I am writing a paper about interval arithmetic using SSE2 instructions which is part of my library for exact real number computations, and while doing it I realized SSE3 could have been quite helpful if it were done slightly differently.
My exact question is: I am curious why did Intel prefer to include a addsub instruction instead of multiplication with one of the arguments negated, i.e. something like
giving xmm1.1 * xmm2.1, (-xmm1.0) * xmm2.0
Using this the addsubpd instruction would not be needed to compute complex multiplications and divisions.
What I believe to be more important, however, is the behavior of Intel's sample SSE3 code for complex multiplication when the rounding mode is set to something other than rounding-to-nearest. More specifically, the SSE3 complex multiplication code would not compute upper bounds for the product when the rounding is to +inf, nor lower bounds for -inf, because the rounding of the multiplication that computes the substracted component would be rounded incorrectly.
This would not be the case if a mulpn instruction were available instead of addsub, because the result of the multiplication would be rounded the correct way. A mulpn would also be very useful for single or double precision interval arithmetic using the SIMD registers.
Does anyone know why Intel preferred addsub to this?
- Intel® Advanced Vector Extensions (Intel® AVX)

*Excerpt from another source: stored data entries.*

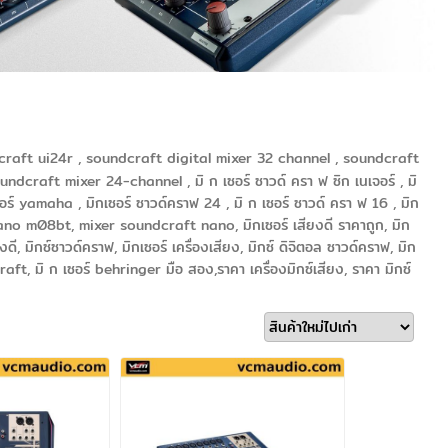
craft ui24r , soundcraft digital mixer 32 channel , soundcraft
craft mixer 24-channel , มิ ก เซอร์ ซาวด์ ครา ฟ ซิก เนเจอร์ , มิ
อร์ yamaha , มิกเซอร์ ซาวด์คราฟ 24 , มิ ก เซอร์ ซาวด์ ครา ฟ 16 , มิก
ano m08bt, mixer soundcraft nano, มิกเซอร์ เสียงดี ราคาถูก, มิก
ียงดี, มิกซ์ซาวด์คราฟ, มิกเซอร์ เครื่องเสียง, มิกซ์ ดิจิตอล ซาวด์คราฟ, มิก
dcraft, มิ ก เซอร์ behringer มือ สอง,ราคา เครื่องมิกซ์เสียง, ราคา มิกซ์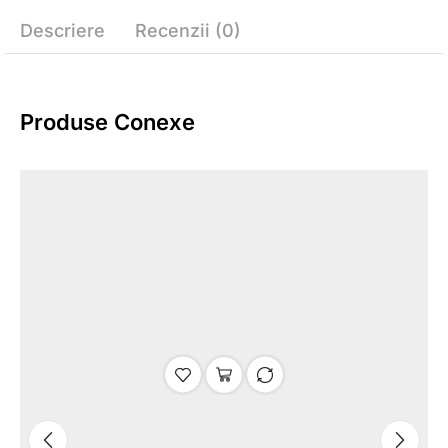
Descriere
Recenzii (0)
Produse Conexe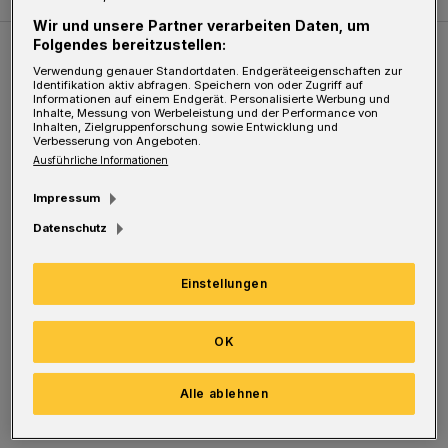
Wir und unsere Partner verarbeiten Daten, um
Folgendes bereitzustellen:
Weitere Bilderstrecken
Verwendung genauer Standortdaten. Endgeräteeigenschaften zur
Identifikation aktiv abfragen. Speichern von oder Zugriff auf
Informationen auf einem Endgerät. Personalisierte Werbung und
Inhalte, Messung von Werbeleistung und der Performance von
Sommer in der Elberfelder City
Inhalten, Zielgruppenforschung sowie Entwicklung und
Verbesserung von Angeboten.
Ausführliche Informationen
Impressum
Datenschutz
Einstellungen
OK
Bilderstrecke
Alle ablehnen
Sommer in der Elberfelder City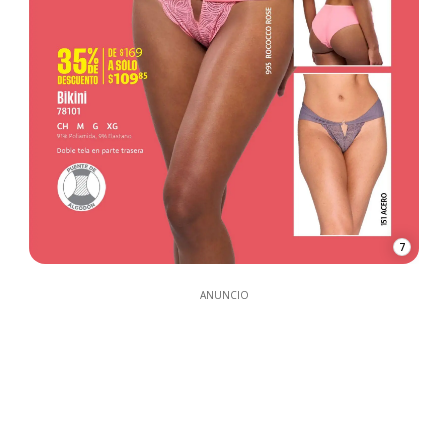
7
ANUNCIO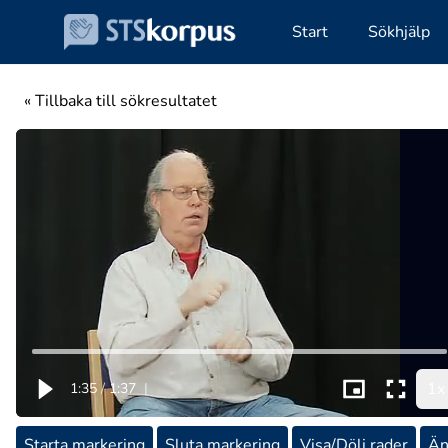
Start
Sökhjälp
« Tillbaka till sökresultatet
1x
1:35
/
1:37
|
Starta markering
Sluta markering
Visa/Dölj rader
Än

- Intel® Streaming SIMD Extensions
- Parallel Computing
We are always looking for new instructions and feedback to make our architectures better suited to our customers' needs. If you would like to write up your requestwith a bit more detail and send it to us here, we would be glad to forward the information to ourarchitects to consider the request for future architectures. We would also need to know what you want to use it for.
Message Edited by intel.software.network.support on 11-15-2005 11:18 PM
I know this is an old post but I am curious to hear if the author has updated his code. There is an instruction BLENDVPD in SSE 4.1 which makes conditional selection of double precision values easier.